It Is November Again! by Dr. Iraniha
It is November again! My son came to stay with us a few days ago for the Thanksgiving break. Today, after having lunch together he went to his room to study. I was sitting on the couch, looking through the window, calm, quiet with no pain. It was such a beautiful sunny and warm day and I could feel the warmth of the sunlight on my skin. But then a cluster of memories from four years ago rushed into my mind. November 2013 was a beginning of a dismal year, filed with unbearable and painful experiences for me and my family. That gruesome year was a cross road in my life that incited me to see the world differently. Before that experience, life for me was an easy equation and I thought I had figured that out. The recipe for success and contentment was to have purpose, be determined, have discipline, work hard, be fearless and just do the “right thing”. Up to then, I always considered myself a mentally and physically strong individual who was not afraid to face the pain and struggle. Of course, my life was never easy and I always needed to work extremely hard to achieve anything I desired, but in the midst of this grueling journey, since facing the pain and struggle was unavoidable, I learned to embrace the painful conditions, comprehend them and apply that energy as a fuel for my motivation and growth. But the pain that I experienced in that year was absolutely incomparable. It was a crushing, heartbreaking and harsh experience filled with so many dark days with fear, uncertainty and despair, so many setbacks and roadblocks. My family and I were part of this unpleasant experience and had to endure those darkest days of our lives. That experience made me realize our frailty and vulnerability as a human being. It thought me an incredibly valuable lesson that even our most valuable assets in life like our health and our relationships with our family and friends that we usually take for granted, could vanish in a matter of seconds. That experience also made me understand that it is extremely hard to cope with these difficult conditions alone. We need each other, our family and friends to be able to sustain the traumatic events. Now, four years later, my family and I fully recovered from that dark period of our lives, and the only imprint that has left in our hearts, is the recollection of human interactions and encounters that we experienced throughout that horrific year.

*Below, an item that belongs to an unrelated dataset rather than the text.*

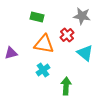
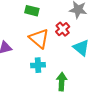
orange triangle: (44, 44) -> (39, 38), turned 30
cyan cross: (43, 70) -> (38, 65), turned 32

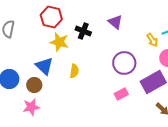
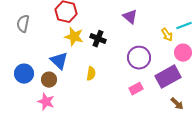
black cross: (83, 31) -> (98, 39), moved
yellow semicircle: (74, 71) -> (91, 74), moved
pink star: (31, 107) -> (46, 102), turned 30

Patient experience in these desperate conditions
As a surgeon, being in charge of taking care of others and constantly giving service to patients in the health care environment creates a sense of authority and power which is extremely different with what the patient experiences. For more than a year, my family and I had to experience the health care system from the patient`s perspective and at times we witnessed injustice, impersonal care, ignorance and lack of humanity in our health care system. We also witnessed and experienced sparks of compassion, care and kindness which gave us hope to withstand the misery of pain, fear and uncertainty. Now the memories that stand out in my mind are the ones filled with the essence of humanity, the health professionals that had compassion, care and kindness, who strived to give us hope, helped us to endure those difficult times and assisted us to overcome the illness.
Health care system is a service industry to care for people in need, and it seems that creating an incredible patient experience in these desperate conditions should be indisputable. For me achieving this goal has been extremely personal. It was just part of a promise. The promise that I made to myself to care for others, to treat them as a human being like my family, treat them with respect and dignity, empathize with them and challenge myself to find a way of relieving their pain and suffering. But in this process, it has also made me happy, proud and content. But the most important part of the puzzle is what really motivates other health professionals to pursue this vision and what they would gain by that mindset. I reached to a conclusion that creating such an experience would not be possible without close attention to the health professional experience, their happiness and well-being in their life and work environment. However, health care profession is a difficult and stressful carrier associated with pain, suffering, tragic events, unforgiving challenges, and stressful conditions. So happiness as a daily pleasure is not part of this profession, but I am certain that anyone can feel and experience joy even in the midst of suffering and stressful condition if they believe their profession has an extraordinary and distinguished meaning, overcoming the gruesome challenges and achieving the daily goals are noteworthy and honorable, and creating authentic human connection and experiences are respected and memorable. The feeling of fulfillment for health care professionals comes from creating an amazing experience of humanity in patients, seeing their smiles and happiness, their sense of gratefulness, appreciation and affirmation of the very existence of compassion, care and kindness.
Now, it is November again, but four years later. My son is healthy and happy and I am calm, quiet with no pain. It is a beautiful sunny and warm day and I still feel the warmth of the sunlight on my skin. I am extremely grateful to the ones who helped us to withstand that horrifying storm and left us those amazing memories.